▶ Task to complete
All the lines below should be set down exactly, with no picture carried into the copy.

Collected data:
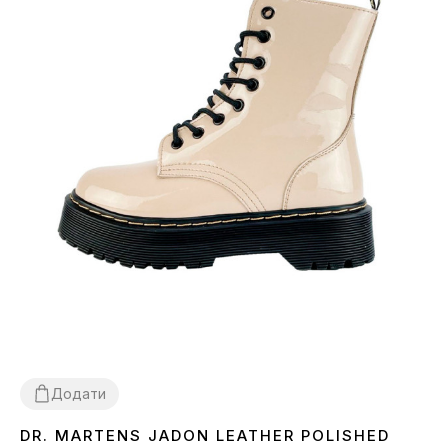
Додати
DR. MARTENS JADON LEATHER POLISHED
36
37
38
39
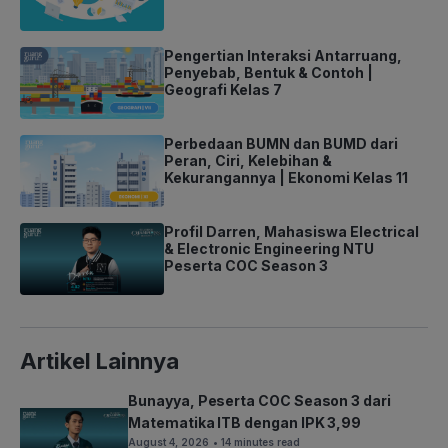
Pengertian Interaksi Antarruang,
Penyebab, Bentuk & Contoh |
Geografi Kelas 7
Perbedaan BUMN dan BUMD dari
Peran, Ciri, Kelebihan &
Kekurangannya | Ekonomi Kelas 11
Profil Darren, Mahasiswa Electrical
& Electronic Engineering NTU
Peserta COC Season 3
Artikel Lainnya
Bunayya, Peserta COC Season 3 dari
Matematika ITB dengan IPK 3,99
August 4, 2026
• 14 minutes read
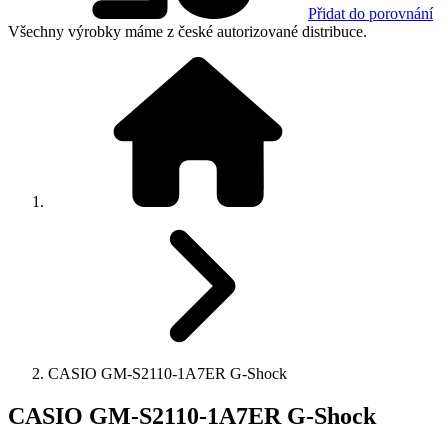
Přidat do porovnání
Všechny výrobky máme z české autorizované distribuce.
CASIO GM-S2110-1A7ER G-Shock
CASIO GM-S2110-1A7ER G-Shock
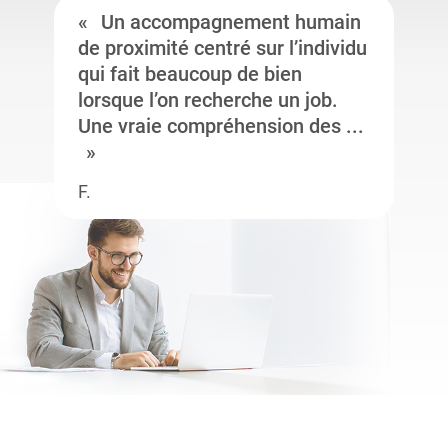
Un accompagnement humain
de proximité centré sur l’individu
qui fait beaucoup de bien
lorsque l’on recherche un job.
Une vraie compréhension des ...
F.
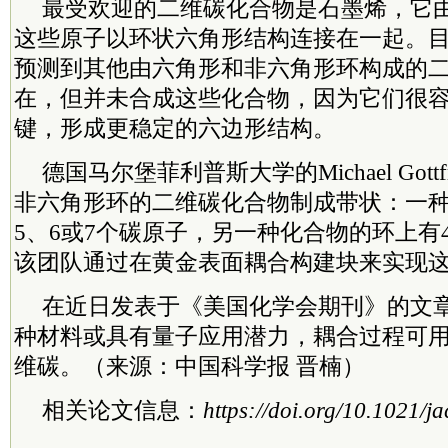
最受欢迎的二维碳化合物是石墨烯，它
这些原子以环状六角形结构连接在一起。
预测到其他由六角形和非六角形环构成的
在，但并未合成这些化合物，因为它们很
键，形成更稳定的六边形结构。
德国马尔堡菲利普斯大学的Michael Gott
非六角形环的二维碳化合物制成带状：一
5、6或7个碳原子，另一种化合物的环上有
该团队通过在黄金表面耦合构建块来实现
在近日发表于《美国化学会期刊》的文
种材料或具有量子应用潜力，耦合过程可
维碳。（来源：中国科学报 晋楠）
相关论文信息：
https://doi.org/10.1021/j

▶ Response below
Додати
DR. MARTENS JADON LEATHER POLISHED
36
37
38
39
Pengertian Interaksi Antarruang,
Penyebab, Bentuk & Contoh |
Geografi Kelas 7
Perbedaan BUMN dan BUMD dari
Peran, Ciri, Kelebihan &
Kekurangannya | Ekonomi Kelas 11
Profil Darren, Mahasiswa Electrical
& Electronic Engineering NTU
Peserta COC Season 3
Artikel Lainnya
Bunayya, Peserta COC Season 3 dari
Matematika ITB dengan IPK 3,99
August 4, 2026
• 14 minutes read
Přidat do porovnání
Všechny výrobky máme z české autorizované distribuce.
CASIO GM-S2110-1A7ER G-Shock
CASIO GM-S2110-1A7ER G-Shock
Un accompagnement humain
de proximité centré sur l’individu
qui fait beaucoup de bien
lorsque l’on recherche un job.
Une vraie compréhension des ...
F.
最受欢迎的二维碳化合物是石墨烯，它
这些原子以环状六角形结构连接在一起。
预测到其他由六角形和非六角形环构成的
在，但并未合成这些化合物，因为它们很
键，形成更稳定的六边形结构。
德国马尔堡菲利普斯大学的Michael Gott
非六角形环的二维碳化合物制成带状：一
5、6或7个碳原子，另一种化合物的环上有
该团队通过在黄金表面耦合构建块来实现
在近日发表于《美国化学会期刊》的文
种材料或具有量子应用潜力，耦合过程可
维碳。（来源：中国科学报 晋楠）
相关论文信息：
https://doi.org/10.1021/j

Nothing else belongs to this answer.